3.2 Establishment and calibration of kinetic models for natural gas generation and carbon isotope fractionation

3.2.1 Kinetic model of hydrocarbon generation

The parallel first-order reaction model assumes that the hydrocarbon generation process of OM is composed of N parallel first-order reactions (Lu et al., 1997). The activation energy, pre–exponential factor, and original hydrocarbon generation potential of OM corresponding to each reaction are given by E_i, A_i, and X_i0 (i = 1, 2, 3, … , N), respectively. When a certain reaction time t is reached, the amount of hydrocarbon generation of the ith reaction is X_i, and

$\frac{d\left(X_i\right)}{d\left(t\right)}=K_i\left(X_{i0}-X_i\right).(1)$

where K_i is the reaction rate constant of the ith hydrocarbon generation reaction, which can be obtained according to the Arrhenius formula:

$K_i=A_{i}exp\left(\frac{-E_i}{RT}\right).(2)$

Under laboratory conditions, the pyrolysis of OM is carried out at a constant rate of temperature increase. Assuming that this rate of temperature increase is D in °C min^–1, we have

$\frac{d\left(T\right)}{d\left(t\right)}=D.(3)$

Combining the above formulas, the hydrocarbon generation amount of the ith reaction can be obtained as follows:

$X_i={X_i}_0\left(1-exp\left(-{{\displaystyle \int }}_{T_0}^T\left(\frac{A_i}{D}exp\left(-\frac{E_i}{RT}\right)\right)dT\right)\right).(4)$

The total hydrocarbon generation amount of N parallel first-order reactions X is then given by\

$X={\displaystyle \sum _{i=1}^N}{X}_i={\displaystyle \sum _{i=1}^N}\left({X_i}_0\left(1-exp\left(-{{\displaystyle \int }}_{T_0}^T\left(\frac{A_i}{D}exp\left(-\frac{E_i}{RT}\right)\right)dT\right)\right)\right).(5)$

3.2.2 Kinetic model of carbon isotope fractionation

Based on a comparison of existing isotope kinetic models (Lu et al., 2006), the isotope kinetic model based on the Cramer III model is ideal for quantitatively describing isotopic fractionation in geologic applications. In this isotope kinetic model, ¹²CH₄ and ¹³CH₄ are regarded as two different products, and their kinetic parameters are calculated separately.

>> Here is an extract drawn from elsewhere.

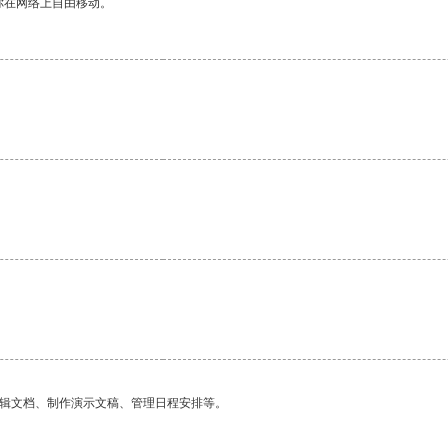
你在网络上自由移动。
编辑文档、制作演示文稿、管理日程安排等。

In the Cramer III model, the formation of methane is regarded as the result of n first-order reactions. For each reaction, the generation rates of ¹²CH₄ and ¹³CH₄ are different:

$\frac{k_{{}^{12}c}}{k_{{}^{13}c}}=\frac{A_{{}^{12}c}\times \mathit{exp}\left(-\frac{E_{{}^{12}c}}{RT}\right)}{A_{{}^{13}c}\times \mathit{exp}\left(-\frac{E_{{}^{13}c}}{RT}\right)}.(6)$

The carbon isotope ratio model of cumulatively produced methane is written as

$R_{accu}=\frac{{\displaystyle \sum _{i=1}^n}{c}_{i{}^{13}c}\left(t\right)}{{\displaystyle \sum _{i=1}^n}{c}_{i{}^{12}c}\left(t\right)}=\frac{{\displaystyle \sum _{i=1}^n}{f_i^0}_{{}^{13}c}-{f_i^0}_{{}^{13}c}\times \mathit{exp}\left(-{\int }_0^t{k}_{i{}^{13}c}\left(T\left(t\right)\right)dt\right)}{{\displaystyle \sum _{i=1}^n}{f_i^0}_{{}^{12}c}-{f_i^0}_{{}^{12}c}\times \mathit{exp}\left(-{\int }_0^t{k}_{i{}^{12}c}\left(T\left(t\right)\right)dt\right)}.(7)$

where k_i12c and k_i13c are the rate coefficients for ¹²CH₄ and ¹³CH₄ generation in the ith reaction, respectively; c_i12c and c_i13c are the cumulative ¹²CH₄ and ¹³CH₄ production amounts at time t of the ith reaction, respectively; and f_i⁰_12c and f_i⁰_13c are the hydrocarbon generation potentials of ¹²CH₄ and ¹³CH₄ in the ith reaction, respectively, and are equal to the product of the corresponding reaction fraction and the total hydrocarbon generation potential. For the determination of chemical kinetic parameters, it is first necessary to establish an objective function with constraints and then perform variable-scale optimization.

4 Results

Figures 2, 3 show the curves of the conversion rates of methane and total gas (C_1–5) components and the variations of carbon isotope value of methane with temperature. As the degree of thermal maturity increased, the conversion rate of OM to methane and total hydrocarbon gas components (C_1–5) gradually increased. Moreover, the carbon isotope value of methane first decreased and then increased with the thermal evolution of OM.

Figure 2

Figure 2. Transformation ratios of methane (A) and C_1–5 (B) and carbon isotope values (C) of pyrolysis gas from coal measure source rock in well W13 as functions of temperature.

Figure 3

Figure 3. Transformation ratios of methane (A) and C_1–5 (B) and carbon isotope values (C) of pyrolysis gas from mudstone in well W3-4 as functions of temperature.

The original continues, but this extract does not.